とくに大事なのは近代の私たちの国が、思想史的にスコットランド啓蒙思想を含むイギリス経験主義の対極にあった、大陸合理主義の発展としてのドイツ観念論の系譜に強く影響されてきたことです。
例えば明治・大正時代に兵庫県篠山市などから広がった民謡に「デカンショ節」があります。学生歌として広く歌われたこともあって「デカンショ」とは、デカルト、カント、ショーペンハウエルのことをさしているという説が語られ続けています。
篠山市では「もともとは意味のない掛け声である」とも言われているそうですが、ともあれ当時の学生たちが何を好んでよく読んだのかを象徴するエピソードだと言えます。

さらにこの国の民衆運動は、多かれ少なかれマルクス・レーニン主義の強い影響を受けてきましたが、そのマルクスもドイツ観念論の集大成とも言えるヘーゲルの思想に学び、ヘーゲルを内側から越えることをめざした青年ヘーゲル派から出発していました。
これに対してスコットランド啓蒙思想からベンサム、J・Sミルへと発展していった功利主義は、私たちの国の中では「損得勘定に根差した思想」とネガティブに捉えられることが多く、積極的に学ばれることが少なかったように思えます。
ごくわずかに、イギリス経験論の側からマルクス主義を理解しようとする人々もいましたが、マルクス理解の主流的な位置を占めることはありませんでした。

こうしたことにも影響されつつ、私たちの国の民衆運動は、どちらかというと原理性やピュアさを重んじる傾向が強く、対話性や現実性が後ろ回しにされ、他者に寛容となれない体質をひきづってきたように思えます。
とくにこの傾向を強く持っていたのが僕自身も長く属してきたこの国の左翼運動であるように思えます。そもそも左翼の中では他の勢力をリスペクトすることが極めてまれであるとさえいえたのではないでしょうか。
いやそれはこの国の左翼運動だけではなく、ロシアや中国のマルクス主義など、日本民衆が接した多くの左翼運動が共通にもっていた傾向であったようにも思えます。僕の知る限り共産主義運動はどこも不寛容なピュアリズムを引きづっていました。

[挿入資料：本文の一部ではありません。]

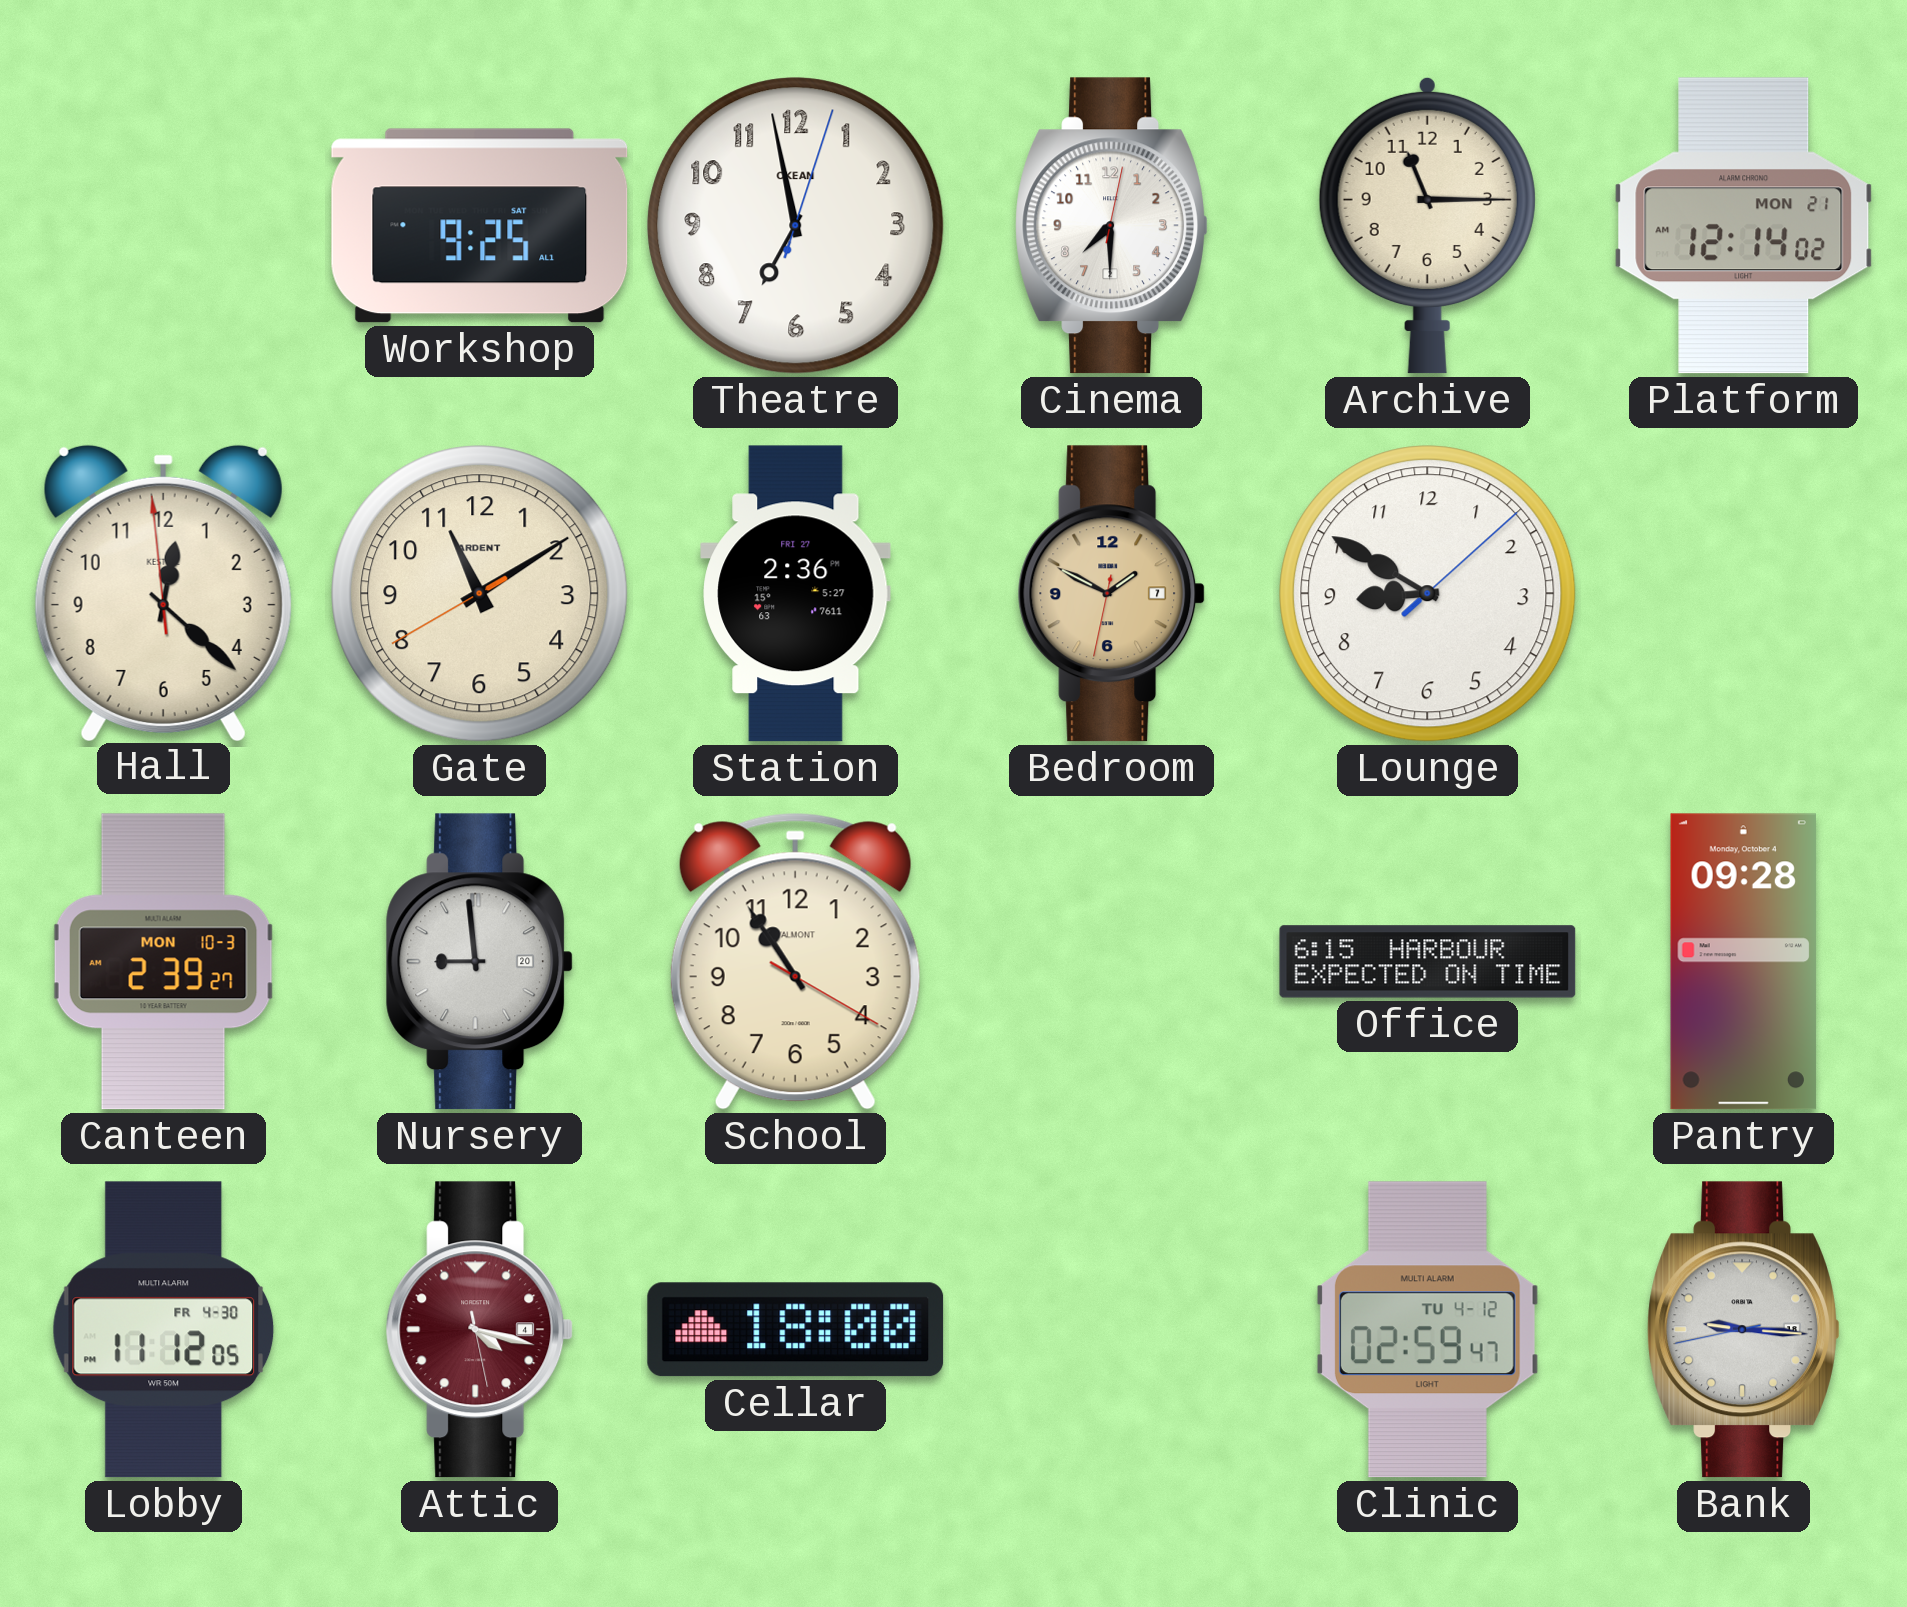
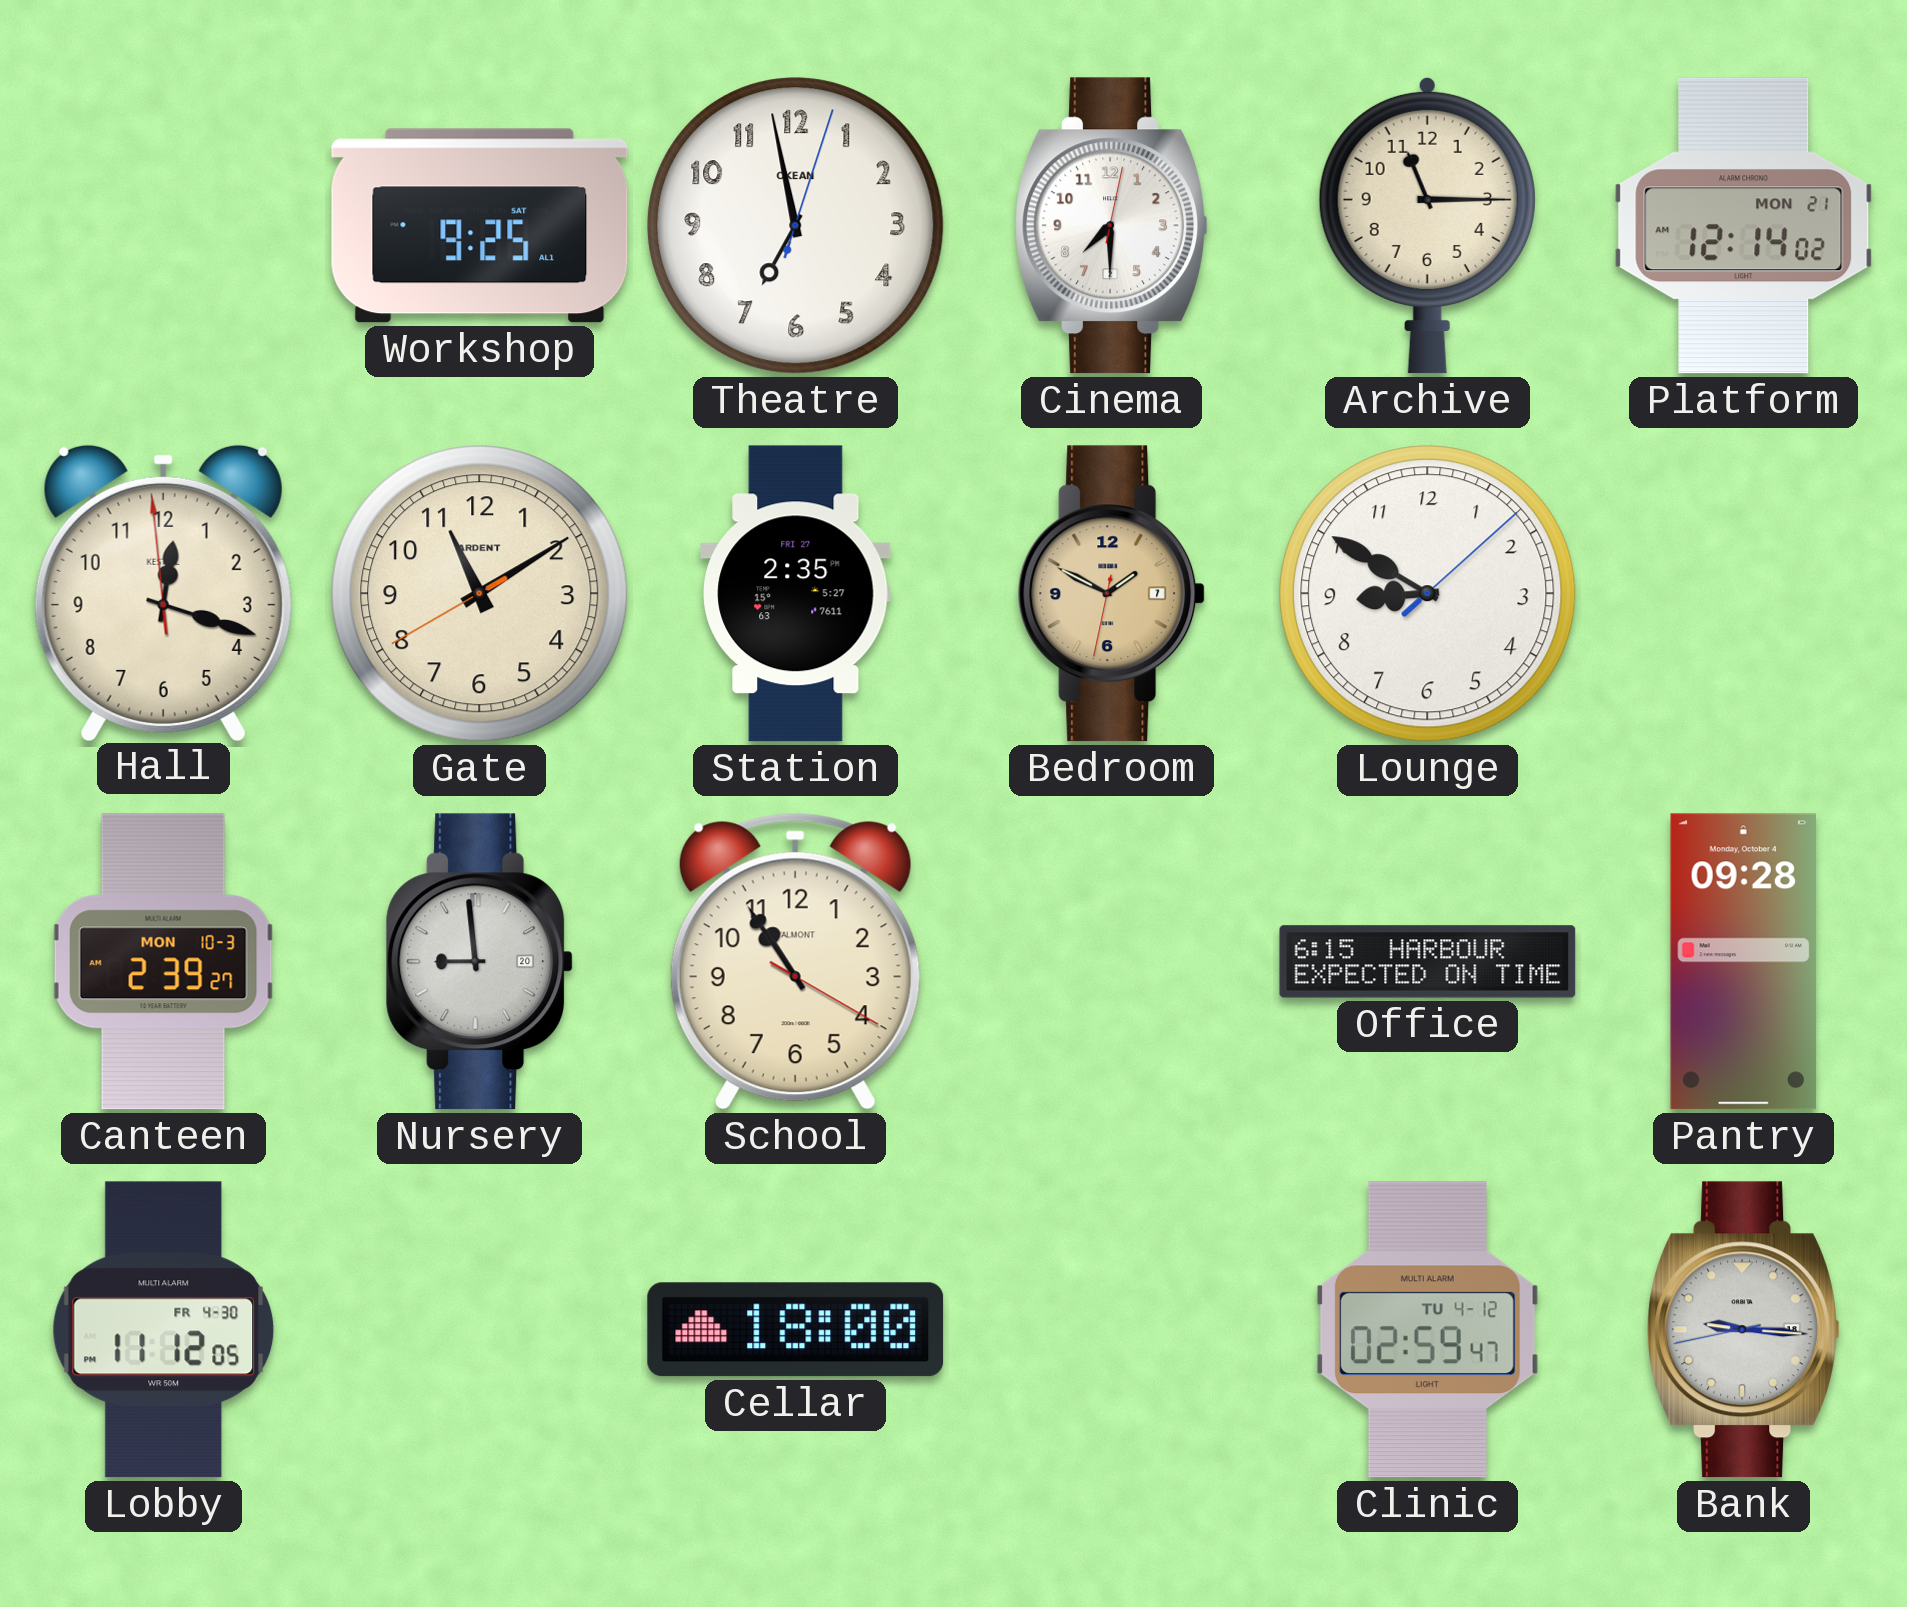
Hall: 12:21 -> 12:17
Station: 2:36 -> 2:35
Attic: 4:17 -> none
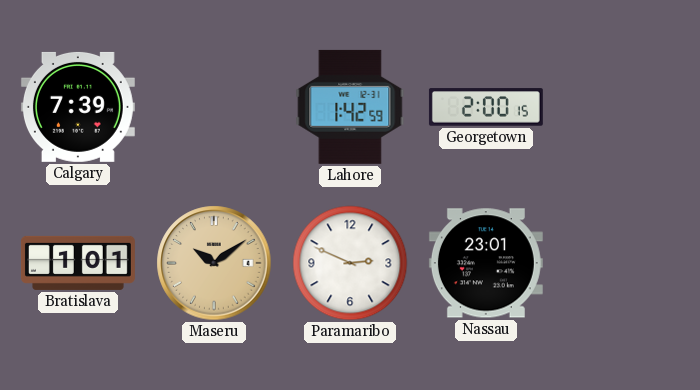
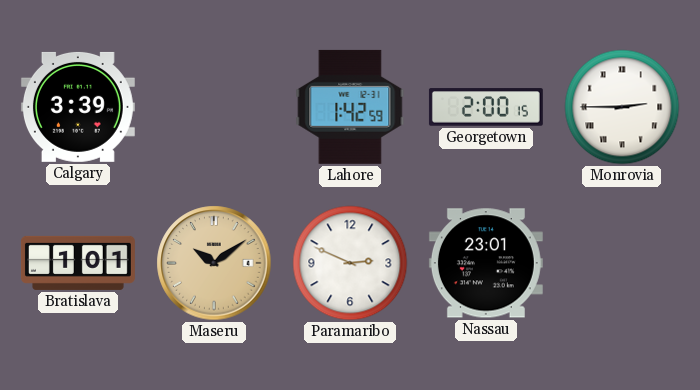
Calgary: 7:39 -> 3:39
Monrovia: none -> 2:45
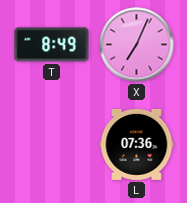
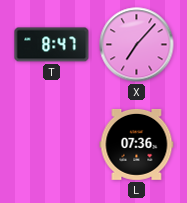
T: 8:49 -> 8:47
X: 7:04 -> 7:07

これらのことを考えるとき、僕はピュアリズムの大きな限界性を越えるために、スコットランド啓蒙思想の中から何かを学べるように思うのです。
象徴的なタームを並べるならば「ダイアローグとリアリティ」ということになると思いますが、これらの発想を反省的に体得する中から、他者の見解に寛容で、大らかな民衆運動が育っていくといいと思います。
というよりも実際に今、国会前で、あるいは各地の電力会社前でそんな雰囲気が生まれつつあるようにも思います。それをさらに前に進めるため一助としてこの考察を行ってみたいと思うのです。